A sharp mind will find a truth for itself.
A humble spirit will find a truth higher than itself.
Truth is not the property of intellectuals, but of those who know how to escape their own selves.
The Baal Shem Tov taught that in the heavenly court there is no one who can judge you for what you have done in your life on earth. So this is what they do:
They show you someone's life - all the achievements and all the failures, all the right decisions and all the wrong-doings - and then they ask you, "So what should we do with this somebody?"
And you give your verdict. which they accept. and then they tell you that this somebody was you.
Being now in heaven, you don't recall a thing.
Of course, those who tend to judge others favorably have a decided advantage.
Better get in the habit now.
We are all one. We are all fragments of greater souls, and those souls fragments of even more lofty ones, and so on with those - until we all link back to the one primordial soul: The soul of Adam.
None of us is complete. No one can stand on his or her own. What one is lacking the other fulfills, where one excels, another is wanting.
Only together can we find oneness in our own selves. Only together can we be a fit vessel for the One Above to be revealed.
The souls are all one. Only the bodies divide us. Therefore, one who places the body before the spirit can never experience true love or friendship.
To someone who wrote he was avoiding social activism
because it had been feeding his ego:
"And without the activism there is no ego? Better a
haughty activist than a self-centered do-nothing!"

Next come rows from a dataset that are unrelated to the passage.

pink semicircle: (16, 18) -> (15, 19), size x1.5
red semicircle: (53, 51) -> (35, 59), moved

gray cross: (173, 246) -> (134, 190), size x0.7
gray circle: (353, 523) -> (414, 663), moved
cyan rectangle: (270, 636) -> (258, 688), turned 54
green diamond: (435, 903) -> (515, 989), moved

Never underestimate the power of a simple, pure deed done from the heart.
The world is not changed by men who move mountains, nor by those who lead the revolutions, nor by those whose purse strings tie up the world.

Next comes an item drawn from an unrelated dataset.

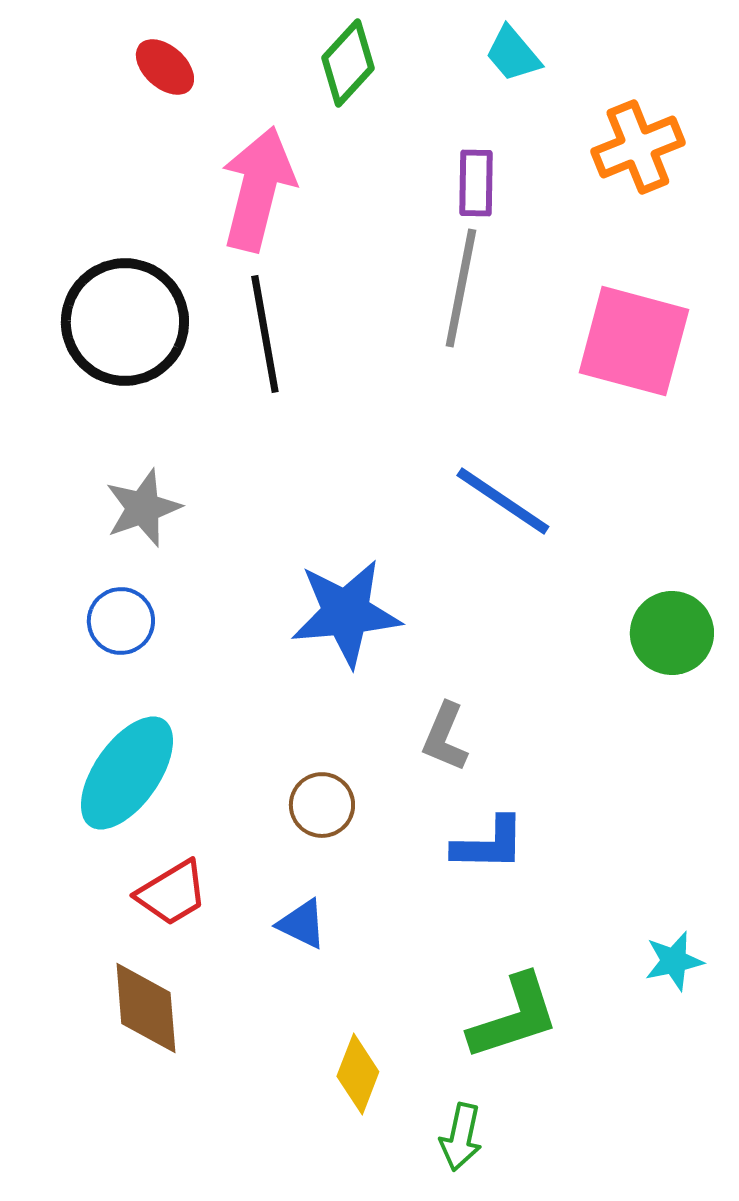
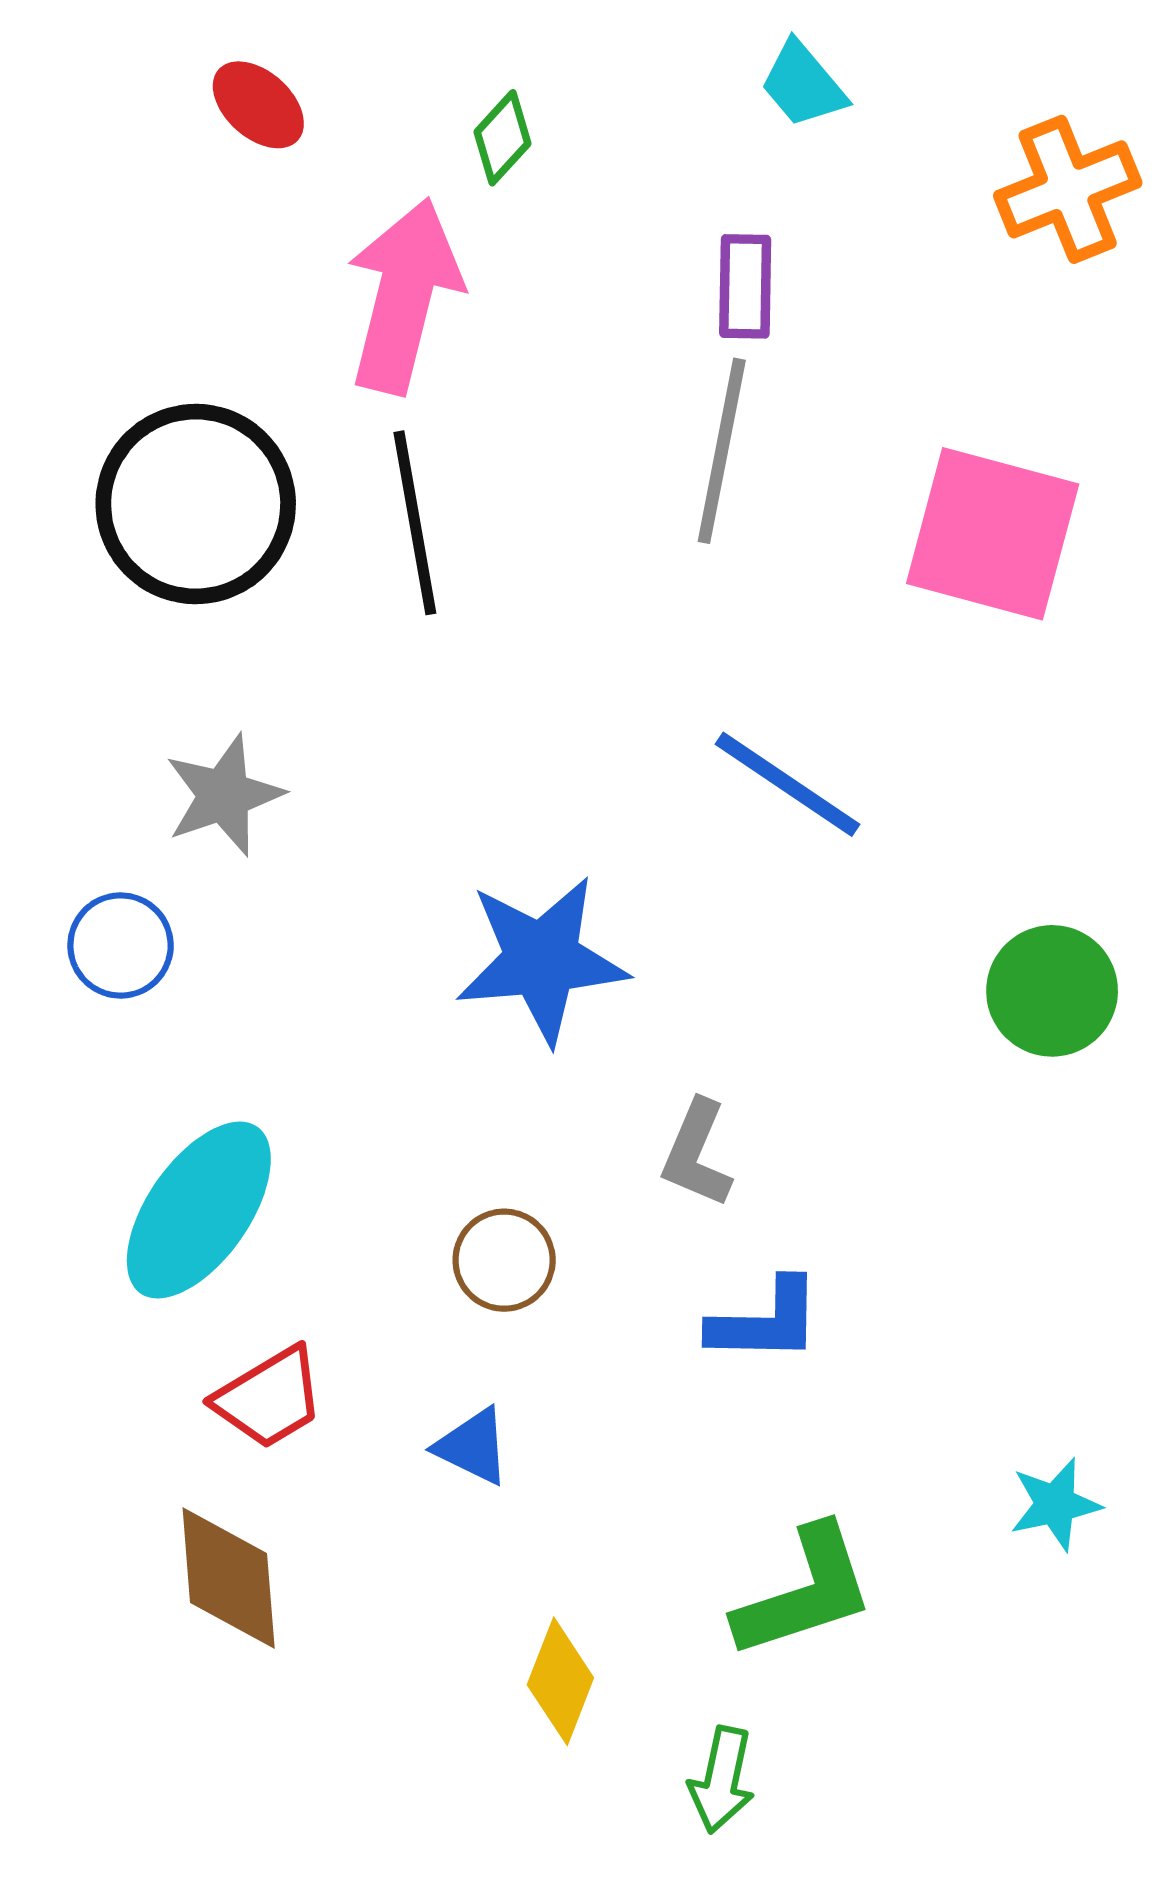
green diamond: (348, 63) -> (503, 138), moved, size x0.7
orange cross: (638, 147) -> (1068, 189), moved
blue circle: (121, 621) -> (121, 945), moved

Dictators are deposed, oppression is dissolved, entire nations are transformed by a few precious acts of beauty performed by a handful of unknown soldiers.
In fact it was Maimonides who wrote in his code of law, "Each person must see himself as though the entire world were held in balance and any deed he might do could do would tip the scales."
As soon as you start measuring good deeds to determine which is greater, which takes priority over the other - you have already entered precarious ground.
Your job is to do whatever is sent your way.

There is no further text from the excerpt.